*** Opening of Data supplied ***

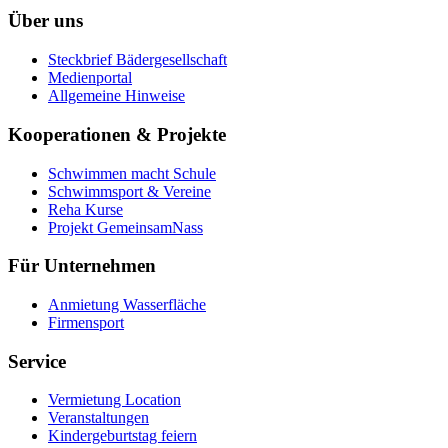
Über uns
Steckbrief Bädergesellschaft
Medienportal
Allgemeine Hinweise
Kooperationen & Projekte
Schwimmen macht Schule
Schwimmsport & Vereine
Reha Kurse
Projekt GemeinsamNass
Für Unternehmen
Anmietung Wasserfläche
Firmensport
Service
Vermietung Location
Veranstaltungen
Kindergeburtstag feiern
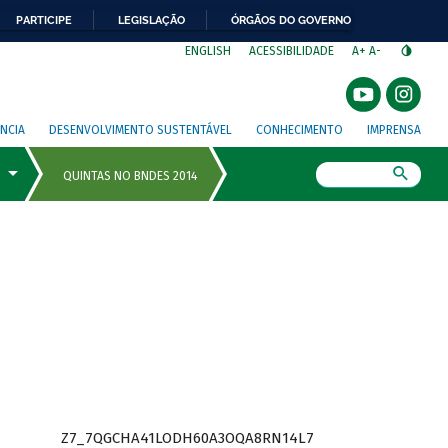
PARTICIPE
LEGISLAÇÃO
ÓRGÃOS DO GOVERNO
⁣
ENGLISH
ACESSIBILIDADE
A+
A-
NCIA
DESENVOLVIMENTO SUSTENTÁVEL
CONHECIMENTO
IMPRENSA
Busca
Z7_7QGCHA41LODH60A3OQA8RN14L7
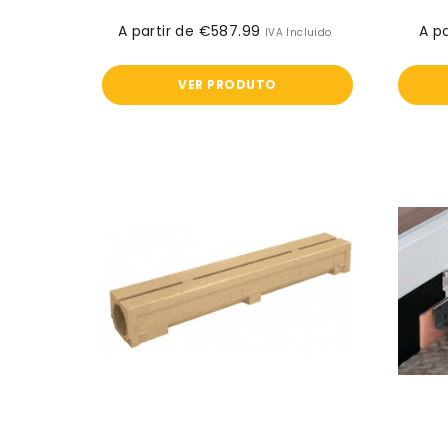
A partir de €587.99
Preço
A pa
IVA Incluido
normal
VER PRODUTO
Canal
Aco
Self
Slimline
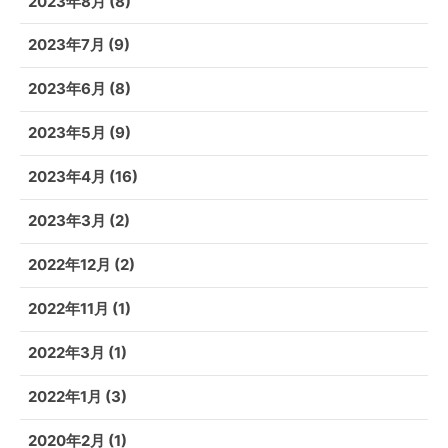
2023年8月
(8)
2023年7月
(9)
2023年6月
(8)
2023年5月
(9)
2023年4月
(16)
2023年3月
(2)
2022年12月
(2)
2022年11月
(1)
2022年3月
(1)
2022年1月
(3)
2020年2月
(1)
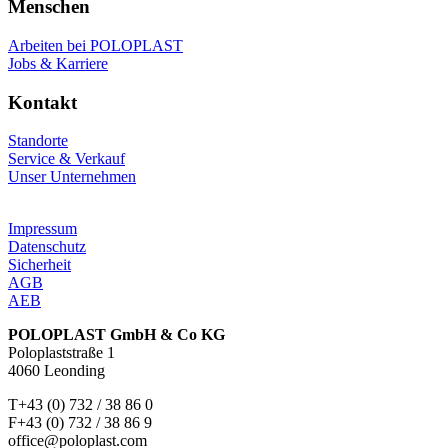
Menschen
Arbeiten bei POLOPLAST
Jobs & Karriere
Kontakt
Standorte
Service & Verkauf
Unser Unternehmen
Impressum
Datenschutz
Sicherheit
AGB
AEB
POLOPLAST GmbH & Co KG
Poloplaststraße 1
4060 Leonding
T+43 (0) 732 / 38 86 0
F+43 (0) 732 / 38 86 9
office@poloplast.com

*** Close of Data supplied ***

What the exercise asks -
Give the number of lines that include the word "Unternehmen" in the listing. Nothing else belongs in the reply.

Solution to the exercise -
2